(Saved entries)
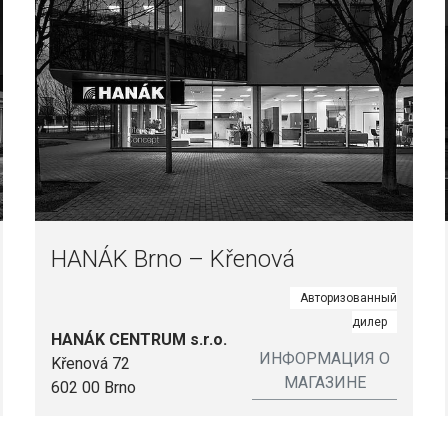
HANÁK Brno – Křenová
Авторизованный
дилер
HANÁK CENTRUM s.r.o.
ИНФОРМАЦИЯ О
Křenová 72
МАГАЗИНЕ
602 00 Brno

### Requirement
Repeat all the records above exactly, leaving out any pictures.

### Answer section
HANÁK Brno – Křenová
Авторизованный
дилер
HANÁK CENTRUM s.r.o.
ИНФОРМАЦИЯ О
Křenová 72
МАГАЗИНЕ
602 00 Brno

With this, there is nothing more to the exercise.